Prior to Python 3.10, asyncio.get_event_loop() would create a new event loop if one didn't exist in the current thread. This behavior was deprecated and removed because:

  1. It could lead to unexpected behavior when multiple loops were created
  2. It made thread safety issues more likely
  3. The implicit creation made debugging more difficult

Migration Strategies

python
if __name__ == '__main__':
    loop = asyncio.get_event_loop()  # Warning/Error
    loop.create_task(amain(loop=loop))
    try:
        loop.run_forever()
    except KeyboardInterrupt:
        pass
python
if __name__ == '__main__':
    loop = asyncio.new_event_loop()
    asyncio.set_event_loop(loop)
    try:
        loop.run_until_complete(amain(loop=loop))
    except KeyboardInterrupt:
        pass

Best Practices

  1. Use asyncio.run() when possible - It handles loop creation and cleanup automatically
  2. Avoid passing loops explicitly - Use asyncio.get_running_loop() inside async functions
  3. Modify existing functions to obtain the running loop internally:
python
async def amain():
    loop = asyncio.get_running_loop()  # Get current running loop
    # Rest of your implementation

Important Considerations

WARNING

loop.run_until_complete() doesn't clean up asynchronous generators like asyncio.run() does.

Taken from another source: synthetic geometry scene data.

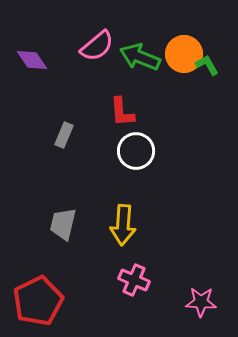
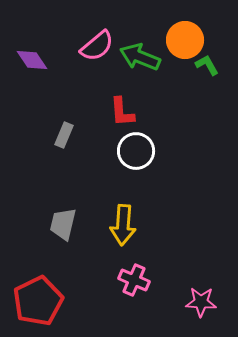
orange circle: moved 1 px right, 14 px up
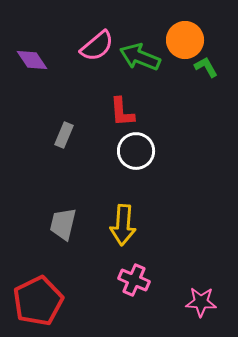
green L-shape: moved 1 px left, 2 px down
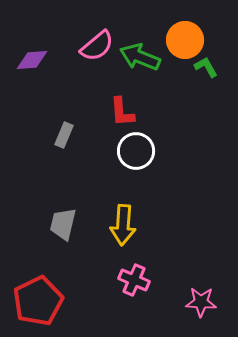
purple diamond: rotated 60 degrees counterclockwise
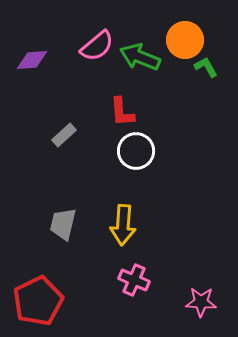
gray rectangle: rotated 25 degrees clockwise
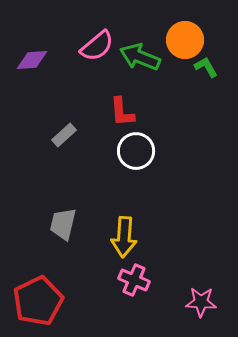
yellow arrow: moved 1 px right, 12 px down
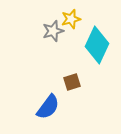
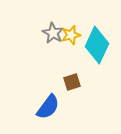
yellow star: moved 16 px down
gray star: moved 2 px down; rotated 25 degrees counterclockwise
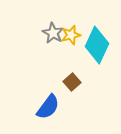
brown square: rotated 24 degrees counterclockwise
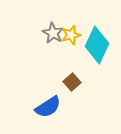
blue semicircle: rotated 20 degrees clockwise
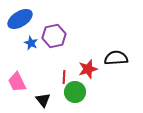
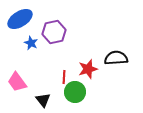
purple hexagon: moved 4 px up
pink trapezoid: rotated 10 degrees counterclockwise
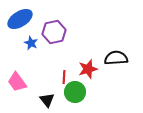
black triangle: moved 4 px right
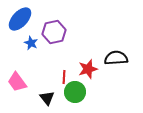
blue ellipse: rotated 15 degrees counterclockwise
black triangle: moved 2 px up
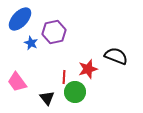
black semicircle: moved 2 px up; rotated 25 degrees clockwise
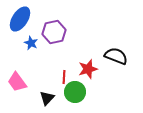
blue ellipse: rotated 10 degrees counterclockwise
black triangle: rotated 21 degrees clockwise
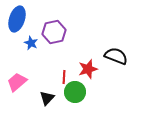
blue ellipse: moved 3 px left; rotated 15 degrees counterclockwise
pink trapezoid: rotated 85 degrees clockwise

If you're using async generators, you may need to handle cleanup manually.

INFO

For library code, avoid creating event loops entirely. Instead, assume the caller will provide a running event loop and use asyncio.get_running_loop() to access it.

Complete Working Example

Here's a complete example showing the proper way to structure an async application:

python
import asyncio
import aiosmtpd

async def amain():
    # Get the currently running loop
    loop = asyncio.get_running_loop()
    
    # Your SMTP server setup here
    # controller = await loop.create_server(...)
    
    # Keep running until interrupted
    try:
        await asyncio.Future()  # Run forever
    except KeyboardInterrupt:
        print("Server stopped")

if __name__ == '__main__':
    asyncio.run(amain())

This approach works with modern Python versions (3.7+) and avoids the deprecation warning while following current best practices.